Из парка глухо бил барабан, звякали и скрежетали тарелки. В темноте какая-то девчушка смеялась; так открыто и чисто, что ей не хватало воздуха. Одного алкаша на скамейке уже не было, а тот, что остался, осторожно держал голову руками и тихо плакал. И я тоже чуть не заплакал. Нет, не от боли, не от унижения, которое, наверно, испытывает битый. В меня вдруг ворвалась мысль, что я, Славка Савельев, ничего не значу на этой земле. Я, которого так любит Юрка, для которого я самая большая радость и гордость, — здесь. Я часто видел драки, взрослые валялись в грязи, кто и в крови, и я помню, как на них смотрели прохожие. Я понял тогда, что в представлении большинства хороший человек не может валяться в грязи, и если он оказался в канаве — он нехороший человек. Может, они в чем-то правы: действительно, настоящему человеку место не в канаве, а на самом видном и красивом месте земли. Иначе и быть не может. Все мы, начиная от самого последнего и разнесчастного подонка и кончая самым счастливым, у которого для полноты счастья не хватает разве что нимба над головой. — все мы были рождены от одной доброй матери, вымывшей нас в одной чистой воде. Благодарю тебя, ночь, вяз мой, за то, что листья твои чернее ночи, чернее злобы и моего унижения. Благодарю за то, что никому меня не видно… Я, маленький и большой, пробегающий жизнь и ползущий по ней, заплаканный и веселый, пришедший жить на эту землю, открыть ее своими глазами и спрятать самое дорогое в сердце, и вдруг — я под этим деревом. И ничего не изменилось на земле, и — никто ничего не понял, и даже у самого чуткого гитариста из оркестра не дрогнула струна. Почему? Что случилось? Что-то страшное ворвалось в меня. Степаныч? Саня?. Да-да! Там, в сердце, где я привычно и радостно встречал Юрку, я вот сейчас увидел их. Они вошли в меня как глоток горькой морской воды. И хочешь, но как выплюнешь? Они встали рядом с Юркой со своими тайнами, законами, ворвались с серыми, тяжелыми глазами и остановились. И это дерево, под которым я сегодня… Неужели завтра я его увижу их глазами и в мой голос ворвутся их имена? Да, так будет! Я промолчал, струсил… Впрочем, это одно и то же, тишина всегда труслива. Я стану таким же, как Саня, Степаныч. И Колька и Власов уйдут от меня, как только увидят это во мне. Нет. Я не хочу! У меня все болит внутри и, наверно, еще долго будет болеть, но я не хочу! Трус! Дрянь такая!

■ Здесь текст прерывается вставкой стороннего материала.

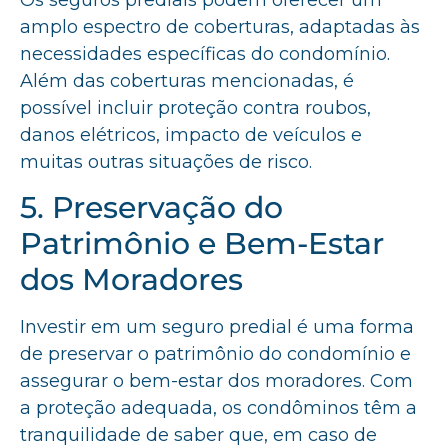
amplo espectro de coberturas, adaptadas às
necessidades específicas do condomínio.
Além das coberturas mencionadas, é
possível incluir proteção contra roubos,
danos elétricos, impacto de veículos e
muitas outras situações de risco.
5. Preservação do
Patrimônio e Bem-Estar
dos Moradores
Investir em um seguro predial é uma forma
de preservar o patrimônio do condomínio e
assegurar o bem-estar dos moradores. Com
a proteção adequada, os condôminos têm a
tranquilidade de saber que, em caso de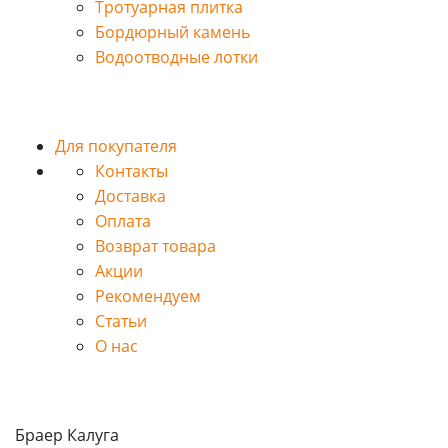
Тротуарная плитка
Бордюрный камень
Водоотводные лотки
Для покупателя
Контакты
Доставка
Оплата
Возврат товара
Акции
Рекомендуем
Статьи
О нас
Браер Калуга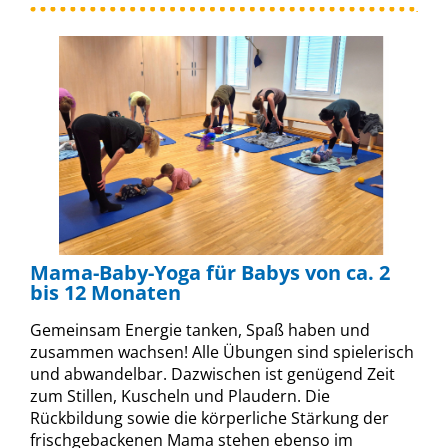
Mama-Baby-Yoga für Babys von ca. 2
bis 12 Monaten
Gemeinsam Energie tanken, Spaß haben und
zusammen wachsen! Alle Übungen sind spielerisch
und abwandelbar. Dazwischen ist genügend Zeit
zum Stillen, Kuscheln und Plaudern. Die
Rückbildung sowie die körperliche Stärkung der
frischgebackenen Mama stehen ebenso im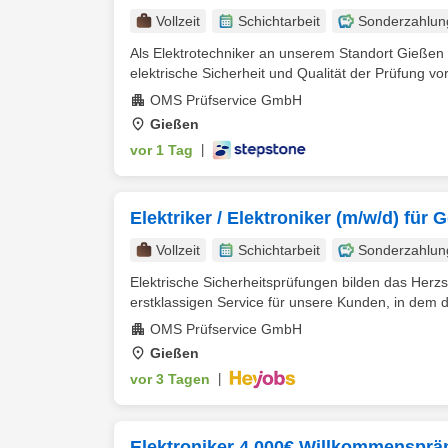
Vollzeit
Schichtarbeit
Sonderzahlun
Als Elektrotechniker an unserem Standort Gießen b
elektrische Sicherheit und Qualität der Prüfung vor 
OMS Prüfservice GmbH
Gießen
vor 1 Tag
|
Elektriker / Elektroniker (m/w/d) für
Vollzeit
Schichtarbeit
Sonderzahlun
Elektrische Sicherheitsprüfungen bilden das Herz
erstklassigen Service für unsere Kunden, in dem du
OMS Prüfservice GmbH
Gießen
vor 3 Tagen
|
Elektroniker 4.000€ Willkommensprä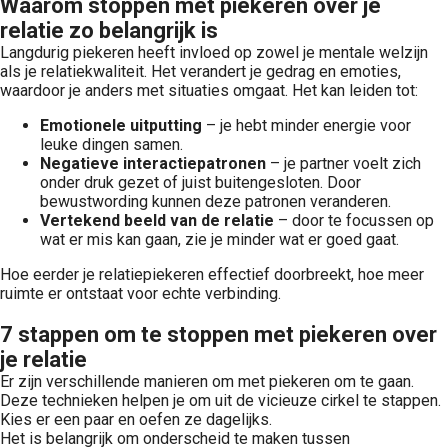
Waarom stoppen met piekeren over je
relatie zo belangrijk is
Langdurig piekeren heeft invloed op zowel je mentale welzijn
als je relatiekwaliteit. Het verandert je gedrag en emoties,
waardoor je anders met situaties omgaat. Het kan leiden tot:
Emotionele uitputting
– je hebt minder energie voor
leuke dingen samen.
Negatieve interactiepatronen
– je partner voelt zich
onder druk gezet of juist buitengesloten. Door
bewustwording kunnen deze patronen veranderen.
Vertekend beeld van de relatie
– door te focussen op
wat er mis kan gaan, zie je minder wat er goed gaat.
Hoe eerder je relatiepiekeren effectief doorbreekt, hoe meer
ruimte er ontstaat voor echte verbinding.
7 stappen om te stoppen met piekeren over
je relatie
Er zijn verschillende manieren om met piekeren om te gaan.
Deze technieken helpen je om uit de vicieuze cirkel te stappen.
Kies er een paar en oefen ze dagelijks.
Het is belangrijk om onderscheid te maken tussen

Во рту — будто соленый огурец проглотил. Кровь. Только сейчас я ее почувствовал. Все время, пока сидел, она текла из разбитых десен и капала на рубашку. Я достал носовой платок и приложил его ко рту. Платок почернел. Кровь. Я отсосал ее и сплюнул. Ладно. Посмотрим. Сейчас я поднимусь, я найду тебя, Саня, и набью тебе морду. И ты первый узнаешь, трус я или нет, и ты первый узнаешь, какая она, война с такой сволочью, как ты. Я тебя буду бить не от унижения и не от боли, а потому, что ты гад.
Их невозможно не замечать. Невозможно обойти стороной. Все равно кто-нибудь встанет на пути твоем. А если ты и дальше будешь жить словно с замороженными глазами, то вся грязь, которую ты старался не замечать, врастет в тебя, как раковая опухоль, и будет жить в тебе тобой, а ты будешь жить ею.

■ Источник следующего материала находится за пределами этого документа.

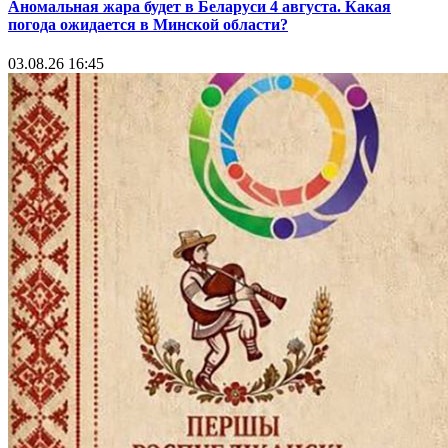
Аномальная жара будет в Беларуси 4 августа. Какая
погода ожидается в Минской области?
03.08.26 16:45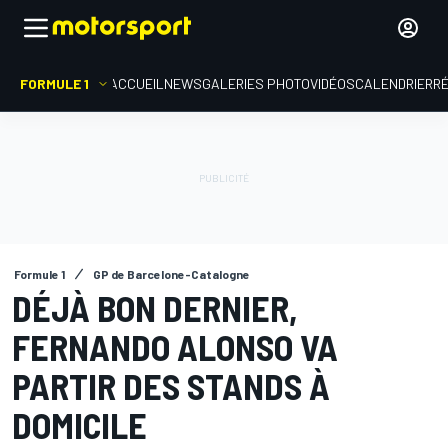
FORMULE 1
ACCUEIL
NEWS
GALERIES PHOTO
VIDÉOS
CALENDRIER
R
Formule 1
GP de Barcelone-Catalogne
DÉJÀ BON DERNIER,
FERNANDO ALONSO VA
PARTIR DES STANDS À
DOMICILE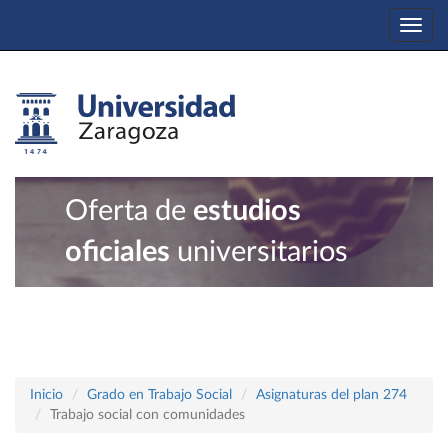
Togg
navi
Oferta de
estudios
oficiales
universitarios
Inicio
Grado en Trabajo Social
Asignaturas del plan 274
Trabajo social con comunidades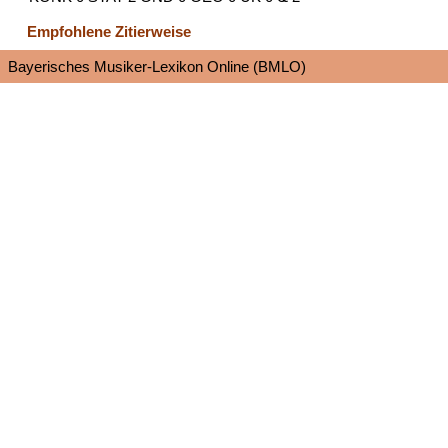
Empfohlene Zitierweise
Bayerisches Musiker-Lexikon Online (BMLO)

Из ворот парка выплывали последние парочки и пропадали во тьме. Сторож, молодой парень, видно из студентов, нетерпеливо посматривал на часы, двигал створками ворот, разносившими по скверу звуки ржавых петель — заключительную мелодию этого вечера. Когда последняя парочка покинула танцплощадку, он повесил на ворота замок и ушел. Я, пошатываясь, двинулся вниз, к «Манычу». Поворачивая за угол старой каменной кладки, которая ограждала парк со стороны моря, я нос к носу столкнулся с Колькой.
— А я тебя ищу, — сказал он, растерянно оглядывая меня. — Сейчас встретил ребят с «Амгуэмы», сказали, что тебя какой-то парень увел… Как он уделал тебя! За что?